Programming Environment When Mixing Beowulf And SMP?
mulcher asks: "In a beowulf cluster I want to store (logically) one giant data structure across many nodes and have individual nodes compute in parallel. Each node has SMP so I want to exploit that as well. I have seen C/C++ and Message Passing Interface MPI, however I am also looking for Java and Haskell interfaces, or special parallel languages interfaces. Any suggestions? Also is there anyone out there who has attempted this and can recommend some URLs?"
I hope you use at least a 100mbit switched backbone otherwise its going to be a severe bottleneck. You might even want to consider gigabit ethernet, however gigabit over copper is not wise.
Only the State obtains its revenue by coercion. - Murray Rothbard
What you need is an MPI implementation that
Does The Right Thing in handling communication
between interhost MPI processes and intrahost
MPI processes.
Such a beast is not that far off into
the future.
For Haskell parallel work check
out the GpH project at http://www.cee.hw.ac.uk/~dsg/gph/
You want speed? Then don't bother with
Java for now. If you are into functional
languages I'd also recommend taking a look
at Objective Caml, an ML variant from INRIA
in France. Nice language, excellent implementation
and there are both MPI and PVM libraries available.
For a cluster of SMPs like that, I've seen
people code in MPI for internode stuff, and use
threads within a node.
Do you have money for software? Check out
the portland groups compilers. Automatically
parallelizing ones as well as explicitly parallel.
Check out the OpenMP stuff in particular.
You don't provide much detail on your code, but
if you are new to parallel work, expect an AWFUL
lot of work to get good performance. Unless
of course the problem is embarassingly parallel.
Of course, a lot depends on the type of computing you are going to do. Since you're thinking of using a Beowulf cluster, I'm assuming the amount is 'fairly' limited and that you are able to partition your problem across several nodes without too much trouble.

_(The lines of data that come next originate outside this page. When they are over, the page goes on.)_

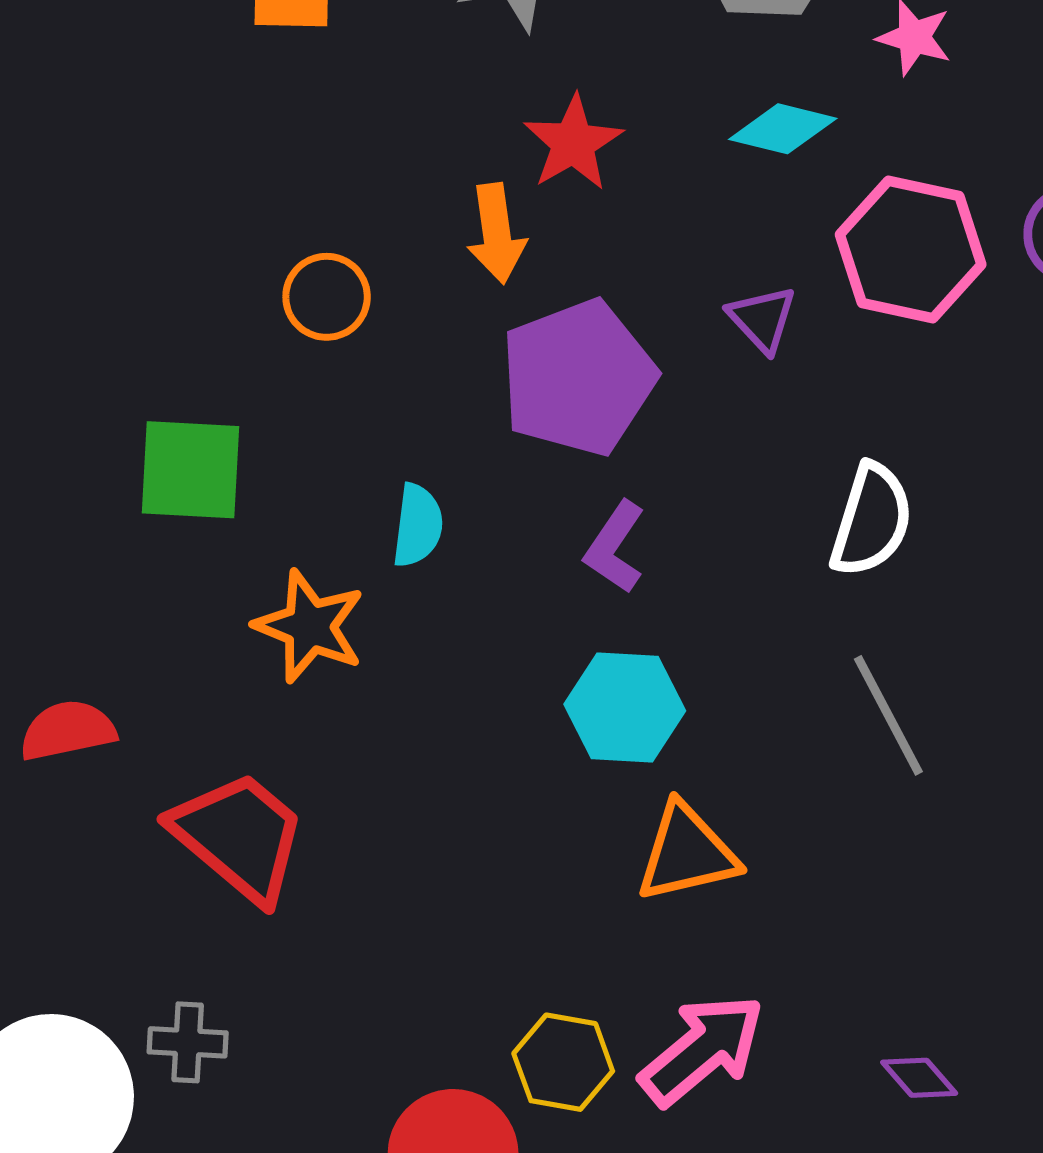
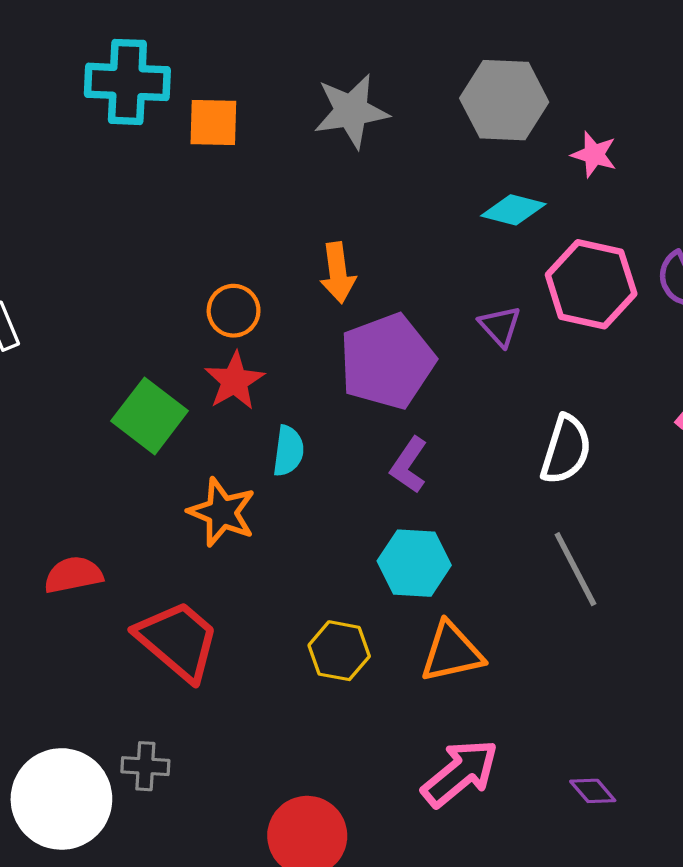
red star: (573, 143) -> (234, 381), moved
green square: (190, 470) -> (150, 416), turned 34
yellow hexagon: (563, 1062) -> (339, 651), moved

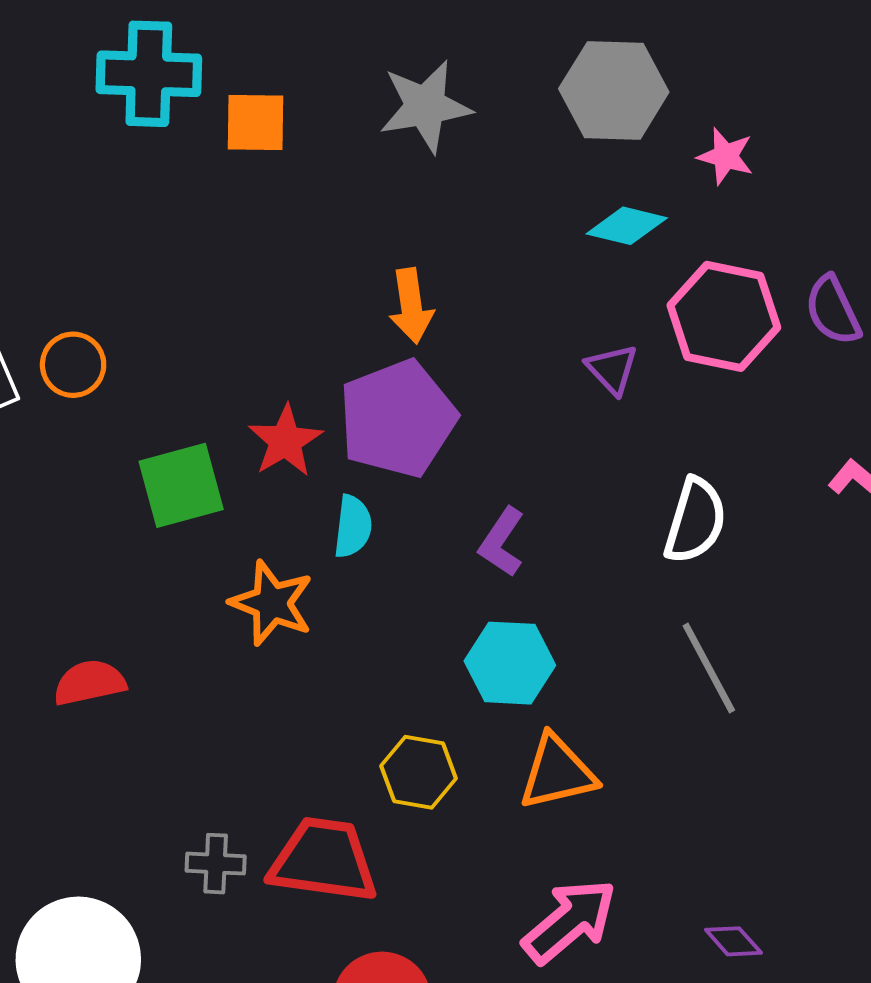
orange circle: (234, 311) -> (73, 365), moved
purple pentagon: (387, 361) -> (397, 419), moved
green square: (150, 416) -> (181, 485), turned 38
red trapezoid: (178, 640) -> (323, 860), moved, turned -32
gray cross: (145, 766) -> (216, 864), moved

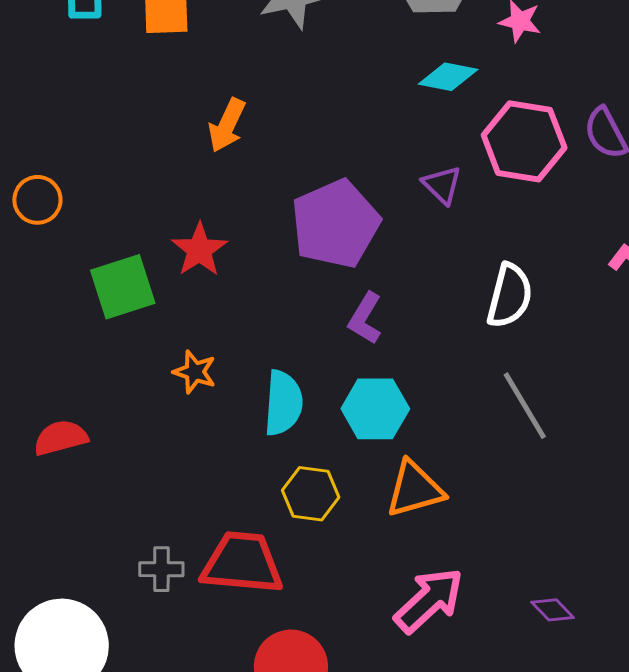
orange arrow: (411, 306) -> (227, 125), moved, turned 36
purple pentagon: (397, 419) -> (335, 224), moved
cyan semicircle: (353, 526) -> (283, 403), moved, size x1.4
orange star: (272, 603) -> (195, 372), size x0.7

The easiest solution is probably using MPI for all communication, like some suggested before. However, you would be completely ignoring the fact that your nodes do have two tightly coupled CPUs. Because of this you may not get the best performance from your system. Since this is a hybrid system (looesely coupled between nodes, tightlly coupled between the two CPUs of a node) you might as well use this to your advantage.

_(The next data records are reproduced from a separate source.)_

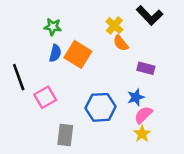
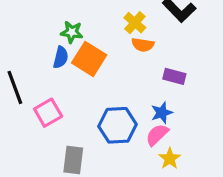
green star: (53, 27) -> (72, 32), moved
orange semicircle: (121, 43) -> (143, 45), turned -42
pink semicircle: (143, 115) -> (157, 135), moved

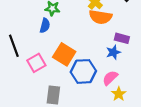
orange semicircle: (143, 45) -> (100, 17), size x1.5
orange square: (89, 59) -> (64, 54), moved
blue star: (162, 113) -> (113, 52), moved

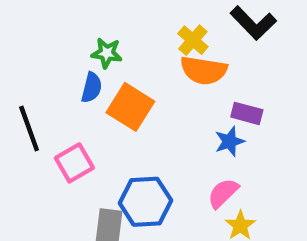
orange square: (64, 54) -> (130, 107), moved
blue hexagon: (83, 71) -> (145, 202), moved

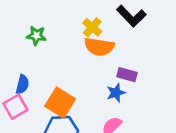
blue semicircle: (92, 88) -> (22, 84), moved
orange square: (130, 107) -> (60, 103), moved

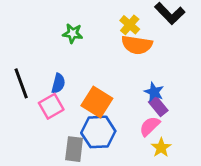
purple rectangle: (127, 75) -> (158, 106), moved, turned 36
blue star: (116, 93) -> (154, 92), turned -30

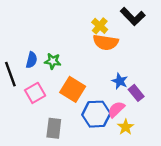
green star: (73, 33) -> (53, 61), moved
blue semicircle: (58, 83) -> (32, 60), moved
purple rectangle: (158, 106) -> (136, 93), moved
blue hexagon: (98, 132) -> (96, 114), moved

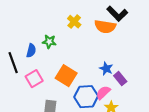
yellow cross: (100, 26) -> (74, 22), moved
orange semicircle: (106, 42) -> (105, 27), moved
green star: (53, 61) -> (49, 42), moved

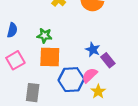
green star: (49, 42) -> (44, 36), moved
orange square: (66, 76) -> (50, 57), turned -30

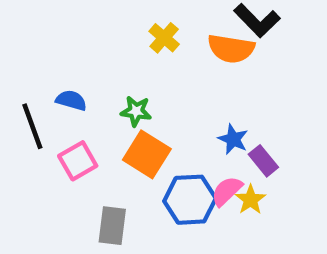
blue semicircle: (12, 30) -> (71, 100), turned -88
orange square: (50, 57) -> (147, 154), turned 30
yellow star: (98, 91) -> (250, 200), moved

Of course, a lot depends on the type of computing you are going to do. Since you're thinking of using a Beowulf cluster, I'm assuming the amount is 'fairly' limited and that you are able to partition your problem across several nodes without too much trouble.
That should read 'the amount of traffic between nodes is'...
mpi-softtech produces MPI Pro, a commercial implementation of MPI. MPI Pro takes advantage of SMP machines automatically - if two tasks are on the same node, MPI Pro will use shared memory for communication between the two.
Although it is commercial software, it is free to download for unlimited use (for Linux, for NT you are limited to only 8 processes).
I have some very limited experience using it, but it might fill your needs.
...if your program is anywhere near memory bandwidth limited the extra processor (or three!) will buy you nothing. We see performance gains in the single digit percentages when the problems we solve are maxing the memory bandwidth.
The answer to your question is clearly based on what kind of problem you happen to be solving, though. If you're just banging registers together, then use MPI or one of the MPI w/SMP packages available (see other posts).
Of course, if you're interested in using Java or Haskell, your probably not maxing out the memory bus or the processor's resources, so the extra local processors will probably buy you a lot. In the case of Java use threads and RMI or somesuch.
Yes...I am a rocket scientist.